Scrum – like in Rugby?

shutterstock_46709995Scrum as in an agile framework for managing projects. It was developed by Jeff Sutherland in 1993 and can be deceptively simple when first explained, but therein lies the brilliance. It was originally used only for software projects, yet now is entering into any complex scope of work and I find it to be a fantastic way to manage a project! Being a certified Scrum Master does influence me a bit, but it really is a great way to get things done and is the leading agile methodology used by Fortune 500 companies around the world.
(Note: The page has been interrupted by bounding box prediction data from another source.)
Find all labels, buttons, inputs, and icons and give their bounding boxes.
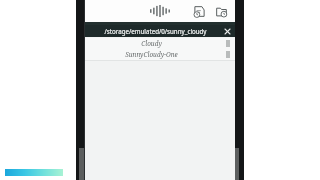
button[interactable]: Recent files (191, 3, 207, 19)
button[interactable]: Cloudy (85, 38, 235, 49)
button[interactable]: SunnyCloudy-One (85, 49, 235, 60)
staticText: Cloudy (141, 39, 162, 48)
button[interactable]: Open folder (213, 3, 229, 19)
staticText: /storage/emulated/0/sunny_cloudy (104, 27, 207, 35)
staticText: SunnyCloudy-One (125, 50, 178, 59)
button[interactable]: Close (222, 26, 233, 37)
button[interactable]: Audio waveform (149, 3, 171, 19)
Here is the super simple sum up of the Scrum framework:

  • The product owner creates a prioritized list called a product backlog.
  • During sprint planning, the team pulls a chunk from the top of that list, a sprint backlog, and decides how to implement it.
  • The team has a certain amount of time, which is called a sprint, that usually lasts for one to two weeks to get this work done. A very important part of this is the daily Scrum meetings which are short and to the point. Each member speaks and shares what they did yesterday, what they are doing today and what if anything is holding them back or they need help with. It really is that simple – and has to stay that simple in order for it to work.
  • The Scrum Master who keeps all of this glued together (and really is the facilitator of the group) keeps the team focused on its goal and removes any stumbling blocks.
  • Here is the key to this:  at the end of the sprint, the work done should be potentially shippable, meaning truly ready to give to a customer, put on a store shelf, or shown to a stakeholder. Every sprint needs to produce shippable work.
  • This sprint ends with a sprint review and retrospective.
  • Next, a new sprint begins and the team chooses another piece of the product backlog and starts working again.

This method does sound basic, but it can be very hard for people to stick to. You can see there is no room for meandering in a plan like this, and for some that is a really different way to do things.

I suggest finding a Scrum Master who really knows what they are doing and run a small test on a project through this process. See how it goes! You may find out that your team thinks it’s awesome!